If I had never admitted that I wanted to stop living, I wouldn't have recognized there was a problem until my car was already in the garage. I recognized the problem, and I addressed it by creating a process that attacked it head on. What makes me miserable? Was it working in call centers? Not directly. I loved a lot of my coworkers, and my boss Toby helped me take a second chance on living, so there were certainly things I enjoyed about it, but it was more about the relationships that I made with people than the tasks we did together. I hated the monotony of numbers and spreadsheets, sure I was good at doing it, but manipulating data and creating spreadsheets wasn't tangible. I couldn't show a finished product that would be in front of me that I could say "I'm proud of this because I did this myself from start to finish." I needed to offer a finished product of sorts., but I didn't know what it was. Whatever it was, I needed to be able to do it on my own, because I cannot stand when other people take credit for the work that I pour into a project. Whether it's building a staffing analytics spreadsheet or redesigning a website from the ground up in 2 hours because the original site died, I want to make sure that I am recognized as the one accomplishing the task. I poured into this process by focusing more on what I didn't want to do.

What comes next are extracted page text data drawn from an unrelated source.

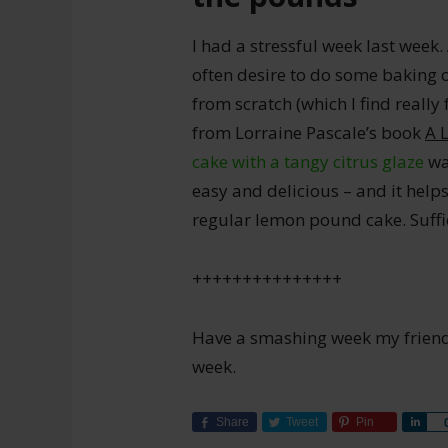
I had a stressful week last week.
often desire to do some baking 
from scratch (which I find really
from Lorraine Pascale’s book
A 
cake with a tangy citrus glaze
was
easy and delicious – and it helps
regular lemon pound cake. Suffic
+++++++++++++++
Have a smashing week my friends.
week.
Share
Tweet
Pin
Sha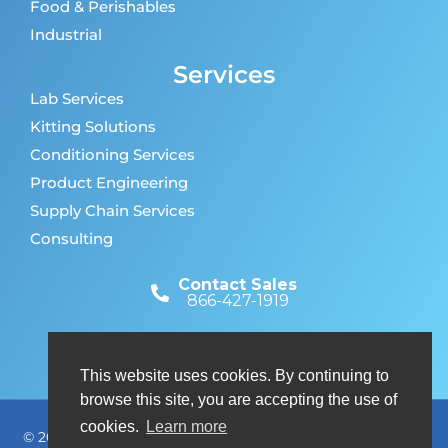
Food & Perishables
Industrial
Services
Lab Services
Kitting Solutions
Conditioning Services
Product Engineering
Supply Chain Services
Consulting
Contact Sales
866-427-1919
Customer Support
866-427-1919
This website uses cookies. By continuing to
browse this site, you are accepting the use of
cookies.
Learn more
© 2026 Nordic Cold Chain Solutions. All rights reserved. A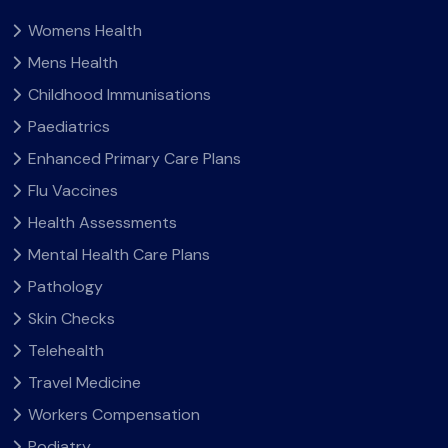
Womens Health
Mens Health
Childhood Immunisations
Paediatrics
Enhanced Primary Care Plans
Flu Vaccines
Health Assessments
Mental Health Care Plans
Pathology
Skin Checks
Telehealth
Travel Medicine
Workers Compensation
Podiatry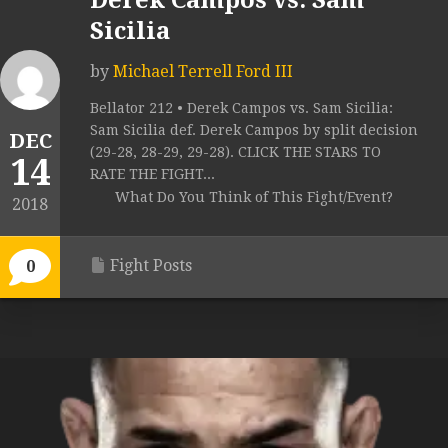
Derek Campos vs. Sam
Sicilia
by
Michael Terrell Ford III
Bellator 212 • Derek Campos vs. Sam Sicilia:
Sam Sicilia def. Derek Campos by split decision
DEC
(29-28, 28-29, 29-28). CLICK THE STARS TO
14
RATE THE FIGHT...
What Do You Think of This Fight/Event?
2018
Fight Posts
0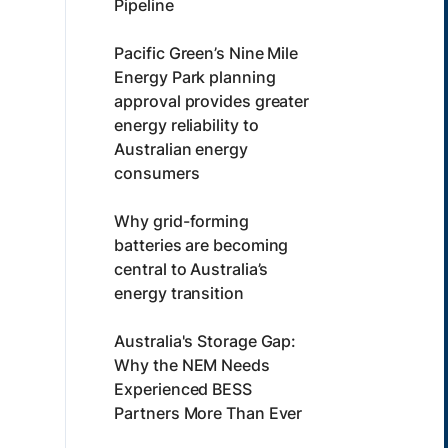
Pipeline
Pacific Green’s Nine Mile
Energy Park planning
approval provides greater
energy reliability to
Australian energy
consumers
Why grid-forming
batteries are becoming
central to Australia’s
energy transition
Australia's Storage Gap:
Why the NEM Needs
Experienced BESS
Partners More Than Ever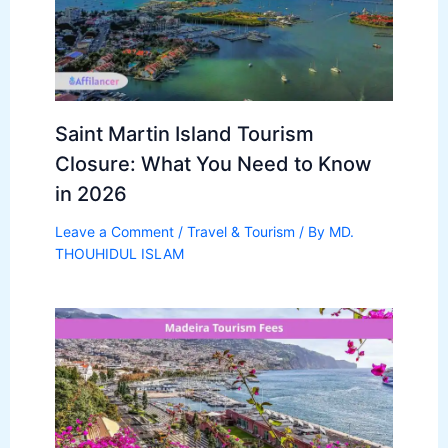
Saint Martin Island Tourism
Closure: What You Need to Know
in 2026
Leave a Comment
/
Travel & Tourism
/ By
MD.
THOUHIDUL ISLAM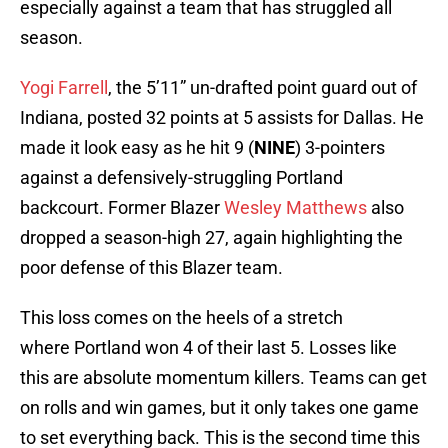
especially against a team that has struggled all
season.
Yogi Farrell
, the 5’11” un-drafted point guard out of
Indiana, posted 32 points at 5 assists for Dallas. He
made it look easy as he hit 9 (
NINE
) 3-pointers
against a defensively-struggling Portland
backcourt. Former Blazer
Wesley Matthews
also
dropped a season-high 27, again highlighting the
poor defense of this Blazer team.
This loss comes on the heels of a stretch
where Portland won 4 of their last 5. Losses like
this are absolute momentum killers. Teams can get
on rolls and win games, but it only takes one game
to set everything back. This is the second time this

Over the weekend I watched Jim Jeffries' Netflix special "Freedumb", and near the end of his routine, he talked about being a pessimist. "People say 'You're kind of a glass-half-empty sort of guy'.......These glass half-full cunts, fuck them. Ya know what I mean? I've never met a successful glass-half-full kind of guy. You'll never be anything if you think the glass is half-full. If you want to get ahead in this world, walk into a room and say 'Why isn't that fucking glass full?" It made me realize that all of the pessimism I've focused on in the past three years have brought me to where I am right now. The pessimism that fills me now has purpose, something it never had previously, and that's how I know that the next chapter of The Barber Story will be bigger than anything I've done before. Yesterday morning when I woke up, I was in a crappy mood, and to be honest, I've been in a shit mood most of the week. I have no real reason to, other than I see everything wrong with the world, and I'm trying to build a better version of it for myself one page at a time. I keep getting frustrated with my side project so consistently that I keep rewriting it over and over (I've started keeping version notes) to make it more tangible and real. Sure I'm still constantly getting down on myself, but this project is motivation to keep moving forward, and with each revision, I have had an opportunity to work out some of the kinks I know will show up.

It's difficult being friends with a pessimist, and I can accept that. But I would much rather be a pessimist that can work towards creating solutions to the problems that I see than an optimist who doesn't pay attention to what's in front of them. Being a barber in Boise is a series of challenges, but that just gives me something to work towards and take pride in.